Last week I attended the IFC’s Latin America and Caribbean Innovation, Integration and Inclusion Workshop held in beautiful Salvador da Bahia, Brazil. As it is the World Bank’s Innovation Days this week I thought it would be interesting to share some of the insights on how to design innovation.
Featured at the workshop was guest speaker Juan Carlos Castilla-Rubio, President & CEO of Planetary Skin Institute (PSI). PSI is a global non-profit research and development organization born out of a public-private partnership between Cisco Systems and NASA that aims to improve the lives of millions around the world by developing information technology based risk and resource management tools that address the growing challenges of resource scarcity and the increasing impact and frequency of natural disasters. PSI has been very innovative since its inception and has created award winning tools such as ALERTS (Automated Land Change Evaluation, Reporting and Tracking System) which allows user to monitor for free any changes to land use (such as deforestation) anywhere in the world.

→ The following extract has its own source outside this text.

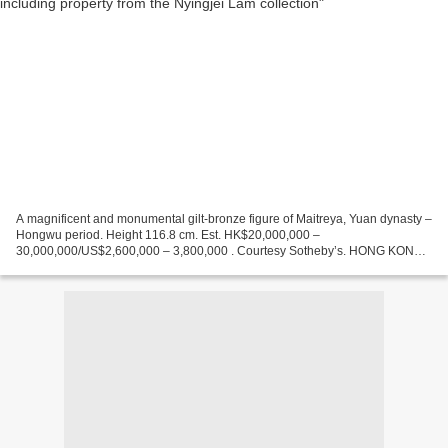
A magnificent and monumental gilt-bronze figure of Maitreya, Yuan dynasty –
Hongwu period. Height 116.8 cm. Est. HK$20,000,000 –
30,000,000/US$2,600,000 – 3,800,000 . Courtesy Sotheby’s. HONG KONG
.- This autumn, Sotheby’s Hong Kong Chinese Works of Art...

Juan Carlos had the following five interesting insights from his experience building PSI on how to design innovation for impact in the developing world:
(1) Avoid only focusing innovations on the “inventions” – rather think about the impact the innovation can have or how the innovation can be used for impact. Impact not invention must be the driving force of idea design;
(2) Learn from how innovation occurs in natures complex ecosystems – we can learn a lot from how competition plays out in the natural world and apply those lessons to our ventures;
(3) Open up innovation flows in and out of the organization – not focusing on learning only from within the places you work rather to seek to expand and explore new ideas from a wide variety of sources;
(4) Partner with revolutionary social entrepreneurs through social networks to solve real problems on the ground;
(5) Leverage the power of cross sector and cross disciplinary collaboration even through it is very hard in practice.
I am curious to know reader’s thoughts on how we can push the World Bank Group and IFC to be more innovative in how we approach our work to achieve the maximum development impact while working with public and private sectors. Do Juan Carlo’s insights hold true from your experience? What other recommendations on designing innovations would you add?